論文の概要: Entity Concept-enhanced Few-shot Relation Extraction
- arxiv url: http://arxiv.org/abs/2106.02401v1
- Date: Fri, 4 Jun 2021 10:36:49 GMT
- ステータス: 処理完了
- システム内更新日: 2021-06-07 15:26:56.888610
- Title: Entity Concept-enhanced Few-shot Relation Extraction
- Title(参考訳): エンティティ概念に基づくファウショット関係抽出
- Authors: Shan Yang, Yongfei Zhang, Guanglin Niu, Qinghua Zhao, Shiliang Pu
- Abstract要約: 長尾分布問題において,FSRE (Few-shot relation extract) が重要である。
ほとんどの既存のFSREアルゴリズムは、認識されたエンティティペアと共に文の情報に基づいて関係を正確に分類することができない。
本稿では,エンティティ固有の概念を導入し,関係予測の手がかりを提供する,エンティティ強化型FEw-shot Relation extract scheme(ConceptFERE)を提案する。

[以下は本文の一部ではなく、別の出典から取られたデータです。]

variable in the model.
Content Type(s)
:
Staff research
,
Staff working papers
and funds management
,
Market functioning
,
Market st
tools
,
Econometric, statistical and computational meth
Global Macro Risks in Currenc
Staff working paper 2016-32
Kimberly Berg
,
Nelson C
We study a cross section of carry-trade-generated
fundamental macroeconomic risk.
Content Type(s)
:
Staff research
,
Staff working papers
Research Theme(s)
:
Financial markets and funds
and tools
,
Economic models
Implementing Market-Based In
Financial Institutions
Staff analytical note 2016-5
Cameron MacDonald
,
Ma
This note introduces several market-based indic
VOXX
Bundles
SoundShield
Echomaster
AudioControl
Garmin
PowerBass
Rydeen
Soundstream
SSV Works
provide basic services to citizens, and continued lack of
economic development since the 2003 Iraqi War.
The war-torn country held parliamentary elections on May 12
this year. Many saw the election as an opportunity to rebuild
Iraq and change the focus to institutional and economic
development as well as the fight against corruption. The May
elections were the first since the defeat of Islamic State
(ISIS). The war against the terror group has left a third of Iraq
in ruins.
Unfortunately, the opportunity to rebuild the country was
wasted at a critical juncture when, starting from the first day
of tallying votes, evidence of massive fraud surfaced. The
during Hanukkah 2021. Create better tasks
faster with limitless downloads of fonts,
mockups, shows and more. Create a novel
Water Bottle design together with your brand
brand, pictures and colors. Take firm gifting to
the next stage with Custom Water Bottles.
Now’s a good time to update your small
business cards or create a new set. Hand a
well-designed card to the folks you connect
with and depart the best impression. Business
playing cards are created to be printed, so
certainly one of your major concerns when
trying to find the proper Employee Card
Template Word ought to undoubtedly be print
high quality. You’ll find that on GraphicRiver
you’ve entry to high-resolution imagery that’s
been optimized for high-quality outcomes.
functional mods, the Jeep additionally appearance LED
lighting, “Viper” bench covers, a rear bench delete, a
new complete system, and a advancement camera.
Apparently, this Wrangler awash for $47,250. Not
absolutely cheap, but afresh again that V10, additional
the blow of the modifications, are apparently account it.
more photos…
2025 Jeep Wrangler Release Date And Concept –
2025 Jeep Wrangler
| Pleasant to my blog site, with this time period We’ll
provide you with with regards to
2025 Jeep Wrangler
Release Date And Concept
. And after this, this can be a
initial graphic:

- 参考スコア(独自算出の注目度): 35.10974511223129
- License: http://arxiv.org/licenses/nonexclusive-distrib/1.0/
- Abstract: Few-shot relation extraction (FSRE) is of great importance in long-tail
distribution problem, especially in special domain with low-resource data. Most
existing FSRE algorithms fail to accurately classify the relations merely based
on the information of the sentences together with the recognized entity pairs,
due to limited samples and lack of knowledge. To address this problem, in this
paper, we proposed a novel entity CONCEPT-enhanced FEw-shot Relation Extraction
scheme (ConceptFERE), which introduces the inherent concepts of entities to
provide clues for relation prediction and boost the relations classification
performance. Firstly, a concept-sentence attention module is developed to
select the most appropriate concept from multiple concepts of each entity by
calculating the semantic similarity between sentences and concepts. Secondly, a
self-attention based fusion module is presented to bridge the gap of concept
embedding and sentence embedding from different semantic spaces. Extensive
experiments on the FSRE benchmark dataset FewRel have demonstrated the
effectiveness and the superiority of the proposed ConceptFERE scheme as
compared to the state-of-the-art baselines. Code is available at
https://github.com/LittleGuoKe/ConceptFERE.
- Abstract(参考訳): ロングテール分布問題、特に低リソースデータを持つ特殊領域において、少数ショット関係抽出(fsre)は非常に重要である。
既存のfsreアルゴリズムの多くは、限られたサンプルと知識の欠如のため、認識されたエンティティペアと文の情報のみに基づいて正確な関係を分類できない。
そこで,本稿では,関係予測のための手掛かりを提供し,関係分類性能を向上させるために,エンティティの固有概念を導入する新しいエンティティ概念拡張小ショット関係抽出スキーム (conceptfere) を提案する。
まず、文と概念間の意味的類似性を計算することにより、各実体の複数の概念から最も適切な概念を選択する。
次に、自己注意に基づく融合モジュールを提示し、異なる意味空間から概念の埋め込みと文の埋め込みのギャップを埋める。
FSREベンチマークデータセットFewRelの大規模な実験は、提案したConceptFEREスキームの有効性と優位性を、最先端のベースラインと比較して実証した。
コードはhttps://github.com/LittleGuoKe/ConceptFEREで入手できる。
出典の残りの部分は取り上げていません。